Zagraniczny turysta, prawdopodobnie w ataku szału, zrzucił w Muzeach Watykańskich dwa antyczne popiersia. Oba rozbiły się upadając na podłogę. Mężczyzna został zatrzymany przez policję do wyjaśnienia - podały włoskie media.

Do incydentu doszło rano w części ekspozycji znanej pod nazwą Galeria Chiaramonti. To najstarsza część Muzeów Watykańskich, założona w 1807 roku.

Wystawionych tam jest ponad 1000 starożytnych rzeźb, popiersi, posągów, urn i sarkofagów. Ustawione są między innymi na masywnych półkach przy ścianach i to stamtąd turysta zrzucił dwa popiersia na marmurową posadzkę niszcząc je.

Według mediów sprawca to turysta z USA pochodzenia egipskiego. Był bardzo pobudzony i domagał się rozmowy z papieżem. Zatrzymany został podczas próby ucieczki.

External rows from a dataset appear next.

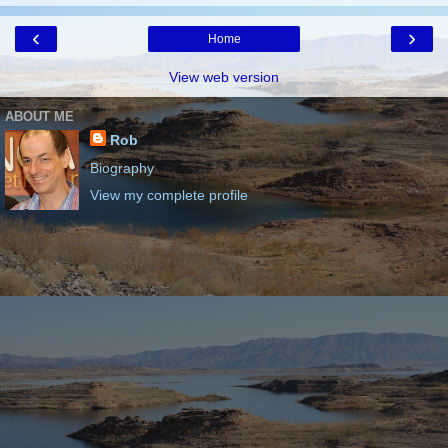
‹
›
Home
View web version
ABOUT ME
Rob
Biography
View my complete profile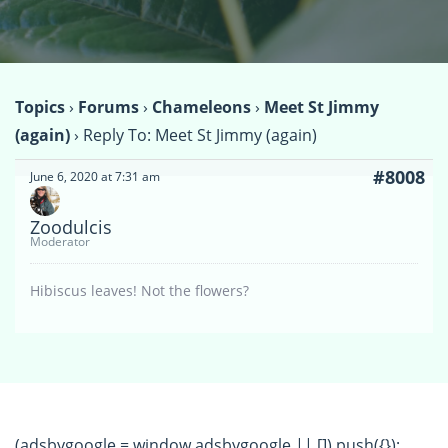
Topics
›
Forums
›
Chameleons
›
Meet St Jimmy
(again)
›
Reply To: Meet St Jimmy (again)
#8008
June 6, 2020 at 7:31 am
Zoodulcis
Moderator
Hibiscus leaves! Not the flowers?
(adsbygoogle = window.adsbygoogle || []).push({});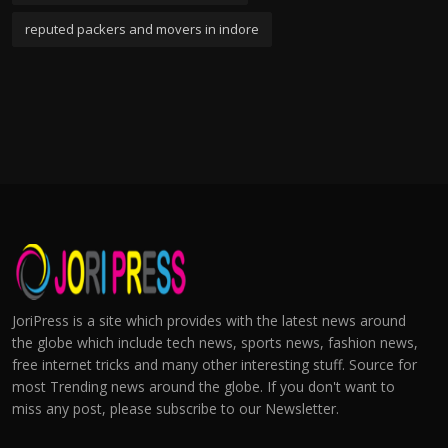
reputed packers and movers in indore
JoriPress is a site which provides with the latest news around
the globe which include tech news, sports news, fashion news,
free internet tricks and many other interesting stuff. Source for
most Trending news around the globe. If you don't want to
miss any post, please subscribe to our Newsletter.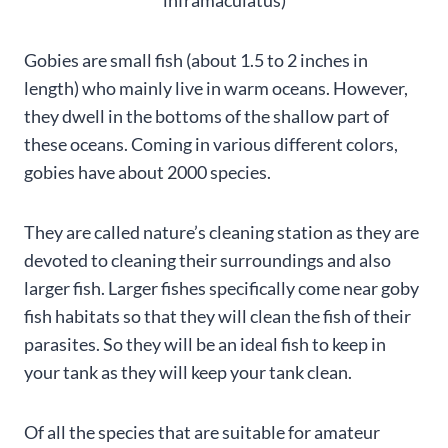
Gobies are small fish (about 1.5 to 2 inches in
length) who mainly live in warm oceans. However,
they dwell in the bottoms of the shallow part of
these oceans. Coming in various different colors,
gobies have about 2000 species.
They are called nature’s cleaning station as they are
devoted to cleaning their surroundings and also
larger fish. Larger fishes specifically come near goby
fish habitats so that they will clean the fish of their
parasites. So they will be an ideal fish to keep in
your tank as they will keep your tank clean.
Of all the species that are suitable for amateur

Włoskie media przy okazji przypominają największy atak na dzieła sztuki znajdujące się w Watykanie. W 1972 roku niezrównoważony psychicznie Węgier rzucił się z młotkiem na pietę dłuta Michała Anioła. Odrąbał Madonnie lewą rękę i uszkodził czubek nosa. Od tamtej pory renesansowe dzieło jest za pancerną szybą.